Devoted to the Propagation and Defense of New Testament Christianity
October 1, 1964

Progress In Nigeria

George Pennock

God continues to bless the efforts put forth in both the Western and Mid-West Regions of Nigeria. Five churches have been established so far in 1964 — Warn, Koko, Oke Ado in Madan, Owo and a church that meets five miles from Benin just off the Asaba Road. The name of this village escapes me at the moment.


Brother Vincent Oritsejolone moved from Sapele to Warri, and finding no church of the Lord in that place he set about to establish one. The church had existed in Warri a few years ago; and they could even boast of a man working among them who was at least practically supported by the brethren in the U.S.A. Late in 1962, brethren Aude McKee and Paul Earnhart went to Warri to preach in the streets and to strengthen and edify the brethren. To their suprise and chagrin, they discovered that the preacher had disappeared and the church scattered. For more than a year, no church met in Warri. Then brother Oritsejolone moved there, and without any outside help, he has thus far managed to convert six men. They meet regularly in his room. This figure was correct back in April, but more may now be meeting with Brother Oritsejolone. At this time, it was my privilege to spend one Lord's day morning with these brethren. Warri, in the Mid-West Region, is located in the Niger delta, south of Benin City and Sapele.

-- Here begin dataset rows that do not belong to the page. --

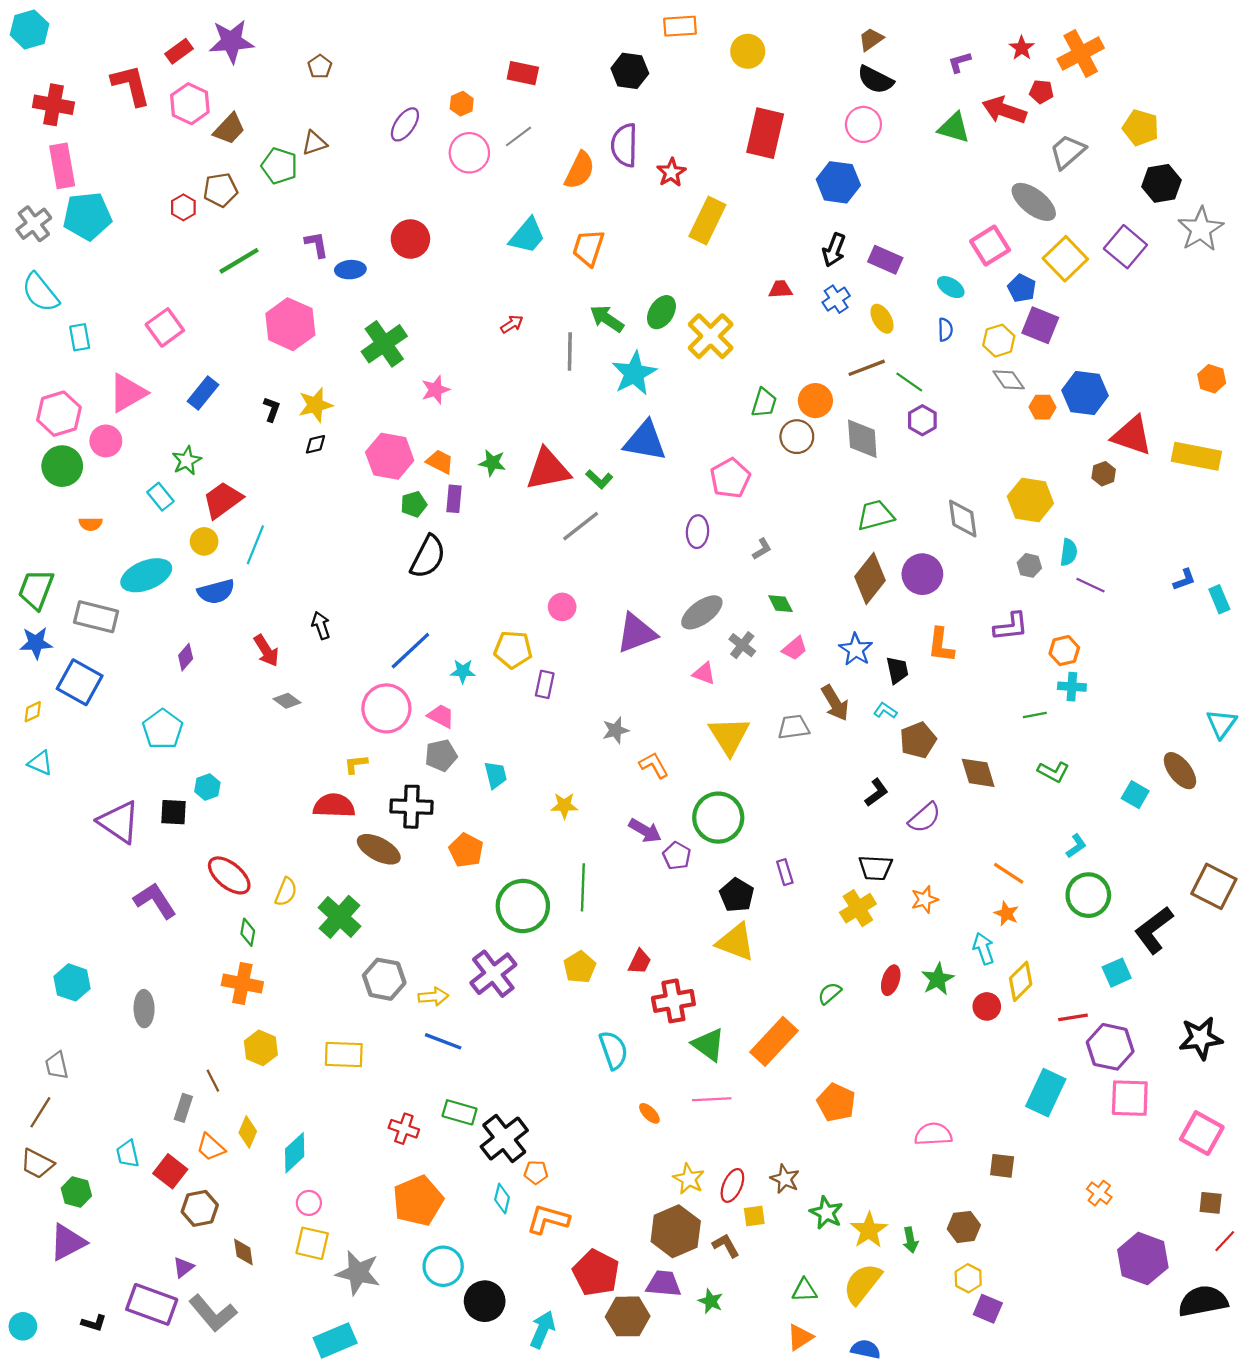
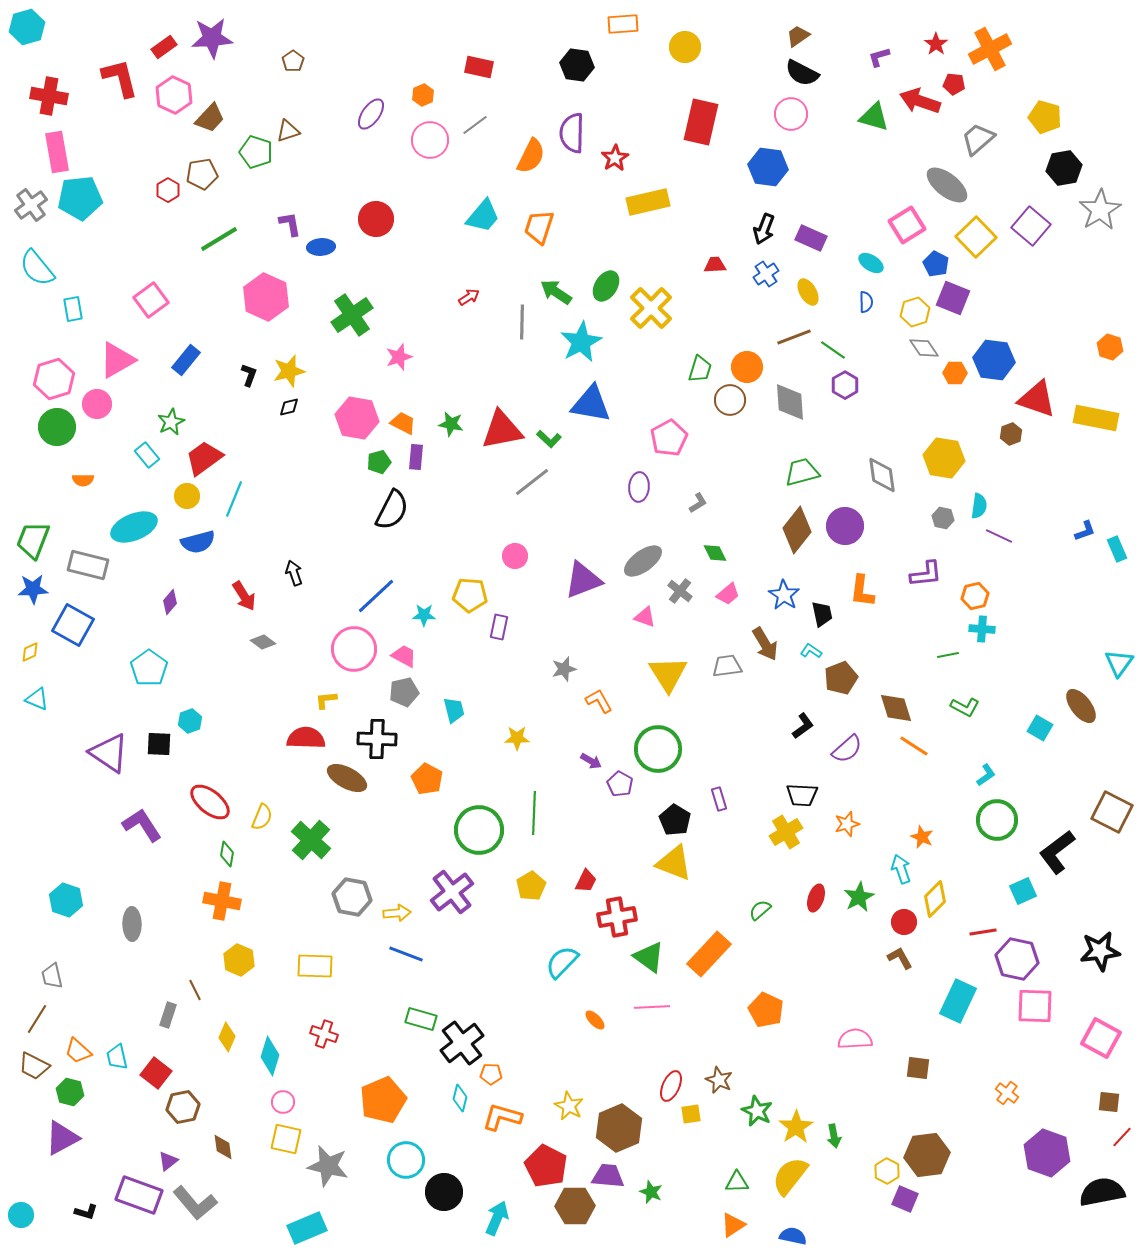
yellow rectangle: (707, 220) -> (648, 202), turned 51
purple arrow: (645, 831) -> (591, 761), size x0.7
orange line: (1009, 873) -> (914, 746), moved
cyan semicircle: (613, 1050) -> (562, 962), turned -117
red cross: (404, 1129) -> (324, 1034), moved
orange trapezoid: (211, 1147) -> (78, 1051), moved
cyan diamond: (295, 1153) -> (270, 1056), turned -30
yellow star: (689, 1179) -> (569, 1106), moved
brown hexagon: (964, 1227) -> (927, 1155), moved, size x1.5
brown L-shape: (726, 1245) -> (900, 958), moved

The church in Koko began in much the same fashion as the church in Warri. Brother Cosmos Akpan moved from Sapele to Koko because of his w o r k. Though there was no church meeting in that place, he found several Ibos and Efiks working in Koko, who were also members of the Lord's body, and they began meeting regularly. Brother Akpan is himself an Efik, but unlike himself, these brethren had come from the Eastern Region to Koko. Brother Akpan's job is very time consuming and demanding He feels that this fact is hurting the growth of the work in Koko. He has never made any appeal for financial support; but he has appealed both to the brethren in Sapele and to us here in Ibadan, to "support his efforts" by coming and preaching publicly when possible. Koko is only a short distance downstream from Sapele, but is more than thirty miles of bad road, for there is no road going directly from Sapele to Koko, and one must go ten miles back toward Benin City and then approach Koko by a most indirect route. Brother Ekanem (the preacher in Sapele) rides his bicycle regularly to the three rubber camps on the north side of the Sapele river (churches meet in all three rubber camps), but to ride to Koko and back on a bicycle is another matter. Once brother Earnhart is settled in Sapele, he undoubtedly will be able to provide some of the assistance that the Koko brethren have been requesting. It was the writer's privilege to preach in Koko back in April. The crowd was large and interest good.

Five Miles From Benin

This church also began early in 1964, mainly as a result of the efforts of brother Solomon Etuk who labors at Benin City. Like Koko and Warri, this church is small, but a beginning has been made and by the grace of God it will grow. Some of the Benin brethren take turns cycling the five miles, and in so doing provide these brethren with regular assistance. In April, brother Earnhart and I visited this village twice. One afternoon, brother Eamhart spoke to the brethren, while the writer preached on the street. On another occasion, brother Etuk did the public preaching.

Oke Ado

Oke Ado is an area in the city of Ibadan. During the last week in January, thirteen people who lived in this area were baptized. The church met for the first time on February 2. More than sixty were present at the first service. Many however, were merely curious, and not all were sympathetic toward truth. During the first week in February, some of their former denominational brethren engaged in an active campaign to discourage and turn people from the truth. Yet on February 9, fifty-two were present at the morning service, and thirty in the evening. These figures were just about average for the first six months. These brethren are doing well, and it is a great thrill to watch them grow in the grace and knowledge of our Lord Jesus Christ.


The Owo church is the youngest of all the churches in western Nigeria and an account of its beginning appeared in the Gospel Guardian not long ago. Of the churches born in 1964, three numbered among their original members at least one man who was not a babe in Christ. This was a distinct advantage. Two did not. Oke Ado had no such member, but situated as they were in Ibadan, they received much assistance from members of the other Ibadan churches. The Owo situation is unique. ALL of the members are babes in Christ; and they are not situated in such a favorable position geographically like Oke Ado. Owo is one hundred-fifty miles of bad road from Ibadan. The path ahead of them is a long difficult one, but by the grace of God, a crown of life awaits for those who endure unto the end.